Le syndicalisme médical fut illégal jusqu’à la fin du 19ème siècle. Il a été autorisé, par la loi CHEVANDIER du nom d’un confrère député de la Drôme, en 1892

Quatre présidents réunis sur cette photo : de gauche à droite Dr Gérard Chapus, Dr Michel Lévy, Dr Jean-Marc Dumeix, Dr Chrsitian-Michel Arnaud

 

Le SNARF est l’un des plus vieux syndicat médical de France en tant que syndicat de spécialité.
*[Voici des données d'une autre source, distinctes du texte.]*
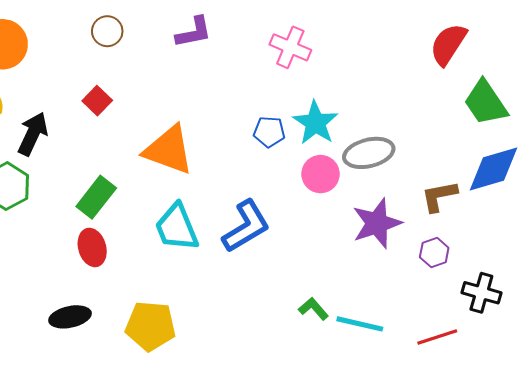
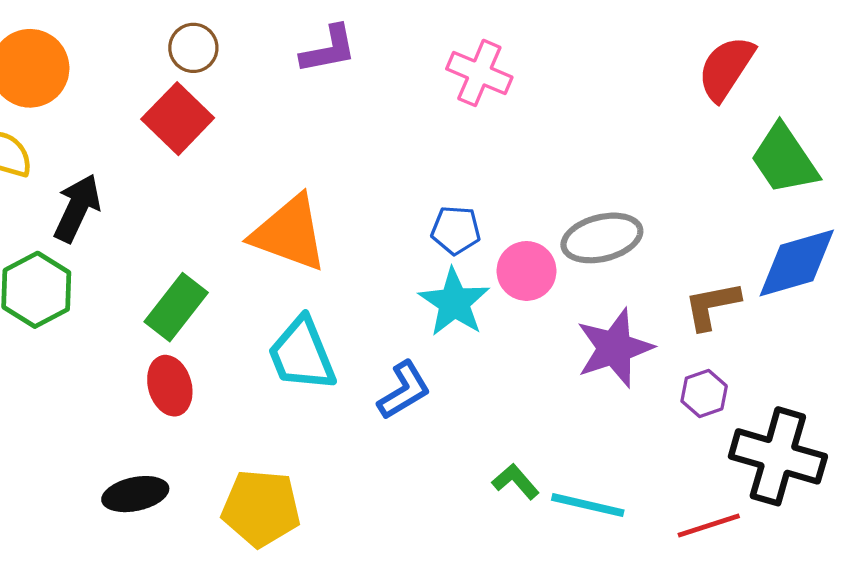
red square: (97, 101) -> (178, 119), moved, size x1.5
cyan star: (315, 123) -> (454, 302), moved
blue pentagon: (269, 132) -> (456, 230), moved
blue L-shape: (246, 226) -> (404, 390), moved, size x0.7
black cross: (481, 293) -> (778, 456), size x1.5

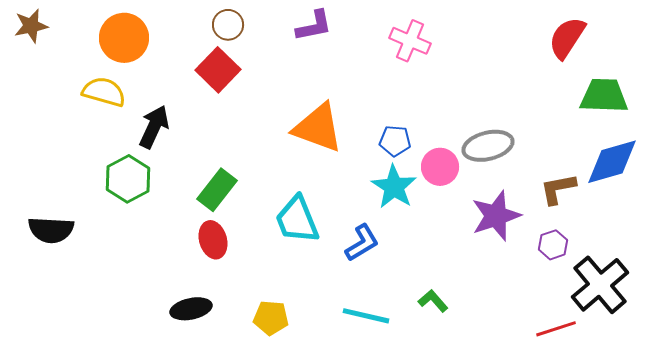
green trapezoid: (784, 159) -> (604, 96), turned 126
orange triangle: (289, 233) -> (318, 128), moved
black cross: (778, 456) -> (600, 285), turned 34
cyan line: (588, 505) -> (366, 316), moved
yellow pentagon: (261, 508) -> (271, 318), size x0.7

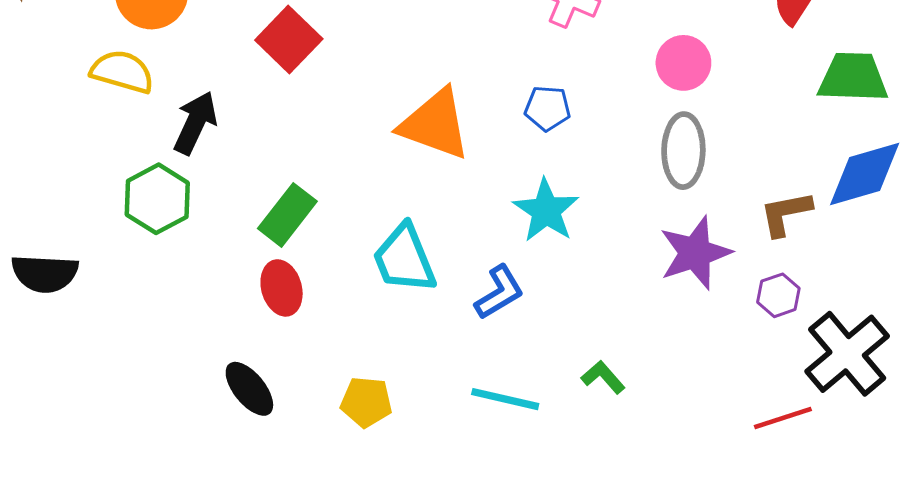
blue pentagon: (395, 141) -> (548, 108), moved
gray ellipse: (488, 146) -> (683, 151), turned -75
pink circle: (440, 167) -> (683, 63), moved
black ellipse: (191, 309) -> (249, 389), turned 63

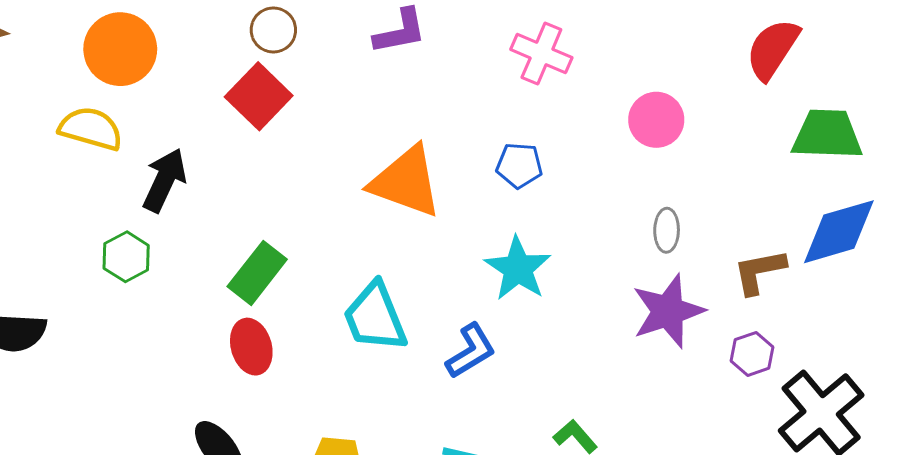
gray ellipse: (683, 151) -> (667, 230), moved, size x0.6
green hexagon: (157, 199) -> (126, 257), size x0.7

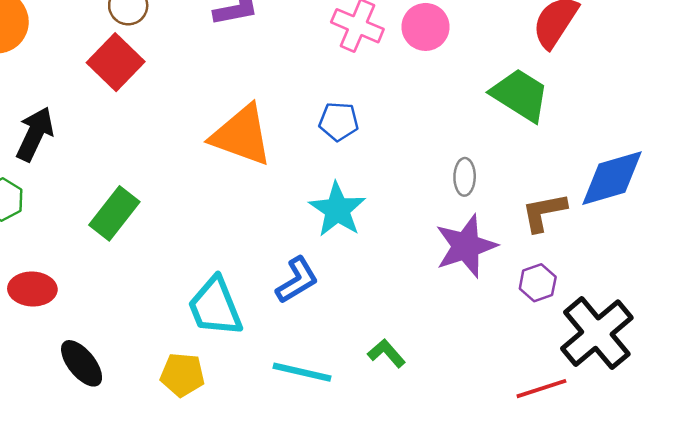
pink circle: (656, 120) -> (426, 27), moved
green trapezoid: (827, 135) -> (520, 95), moved, turned 30
cyan trapezoid: (375, 317) -> (215, 307), moved
red ellipse: (251, 347) -> (32, 289), moved, turned -72

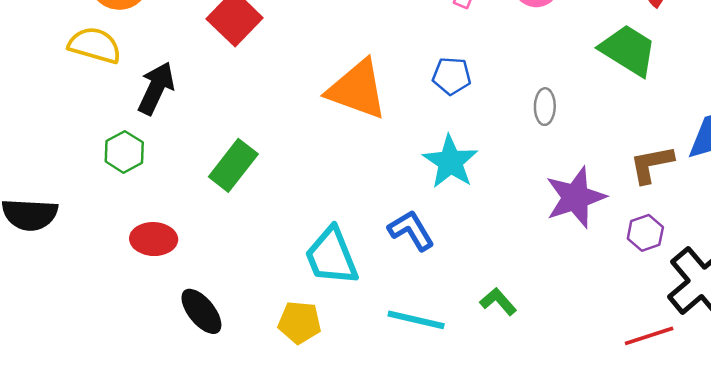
gray ellipse: (465, 177) -> (545, 107), moved
blue L-shape: (297, 280) -> (411, 230), turned -90

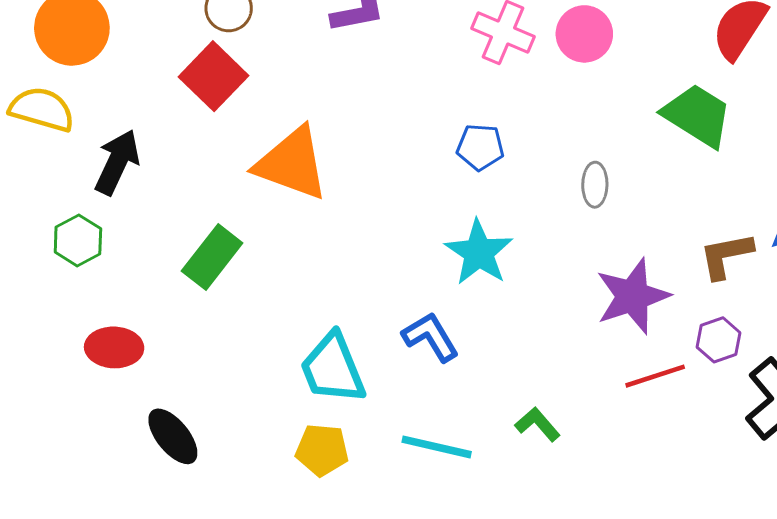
orange triangle: (357, 89) -> (292, 164), moved
yellow pentagon: (300, 322) -> (322, 450), moved
red line: (649, 336) -> (655, 376), moved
Je ne parle pas de la nonagénaire Confédération des Syndicats Médicaux Français créée en 1928. Il est contemporain de la spécialisation médicale de l’anesthésie réanimation française.

En effet, sa création officielle date du 3 juillet 1946 à 15 heures pour être précis. Son premier Président, le Docteur Jacques BOUREAU, prononça son allocution 1 avenue de Villiers à Paris. Le dépôt des statuts du Syndicat National des Médecins-Anesthésistes Français se fera le 1er août 1946.

Avant cette création officielle un petit groupe de 4 anesthésistes parisiens crée une association corporative des anesthésistes consacrée par le Conseil Supérieur de l’Ordre des Médecins le 25 novembre 1941. Cette association regroupe rapidement 19 membres et un bureau est élu avec le Docteur Julien Lavoine comme Président. La première réunion se tient dans un cercle proche de l’Opéra puis les suivantes aux Enfants Malades.

Il est difficile de comprendre l’évolution du syndicalisme des médecins anesthésistes sans un petit rappel historique de notre spécialité.

Avant la deuxième guerre mondiale, l’anesthésie était  « donnée » très rarement par un médecin. La plupart du temps, on attribuait cette tâche  « subalterne » au garçon de salle ou au dernier externe arrivé dans le service qui devait rapidement maîtriser le maniement du masque d’Ombrédanne.  Seuls quelques grands chirurgiens comme Gosset ou Merle D’Aubigné travaillaient avec des médecins généralistes formés à l’anesthésie bien qu’il n’y ait pas de formation spécifique de cette spécialité en France et qu’elle ne soit pas reconnue comme spécialité. Pour la petite histoire, Gosset travaillait dès le début du 20ème siècle avec un médecin pratiquant l’anesthésie, le Dr Maurice Boureau à qui succéda son fils Jacques, premier président du syndicat des anesthésistes.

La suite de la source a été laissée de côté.